What you have to do:
Reproduce every record exactly as it appears, but not the pictures.

----

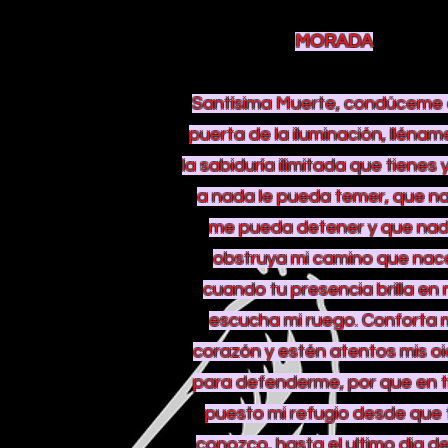
MORADA
Santísima Muerte, condúceme 
puerta de la iluminación, llénam
la sabiduría ilimitada que tienes 
a nada le pueda temer, que n
me pueda detener y que na
obstruya mi camino que nac
cuando tu presencia brilla en 
escucha mi ruego. C
onforta 
corazón y estén atentos mis o
para defenderme, por que en t
puesto mi refugio desde que 
conozco, hasta el ultimo dia de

----

Written solution:
MORADA
Santísima Muerte, condúceme 
puerta de la iluminación, llénam
la sabiduría ilimitada que tienes 
a nada le pueda temer, que n
me pueda detener y que na
obstruya mi camino que nac
cuando tu presencia brilla en 
escucha mi ruego. C
onforta 
corazón y estén atentos mis o
para defenderme, por que en t
puesto mi refugio desde que 
conozco, hasta el ultimo dia de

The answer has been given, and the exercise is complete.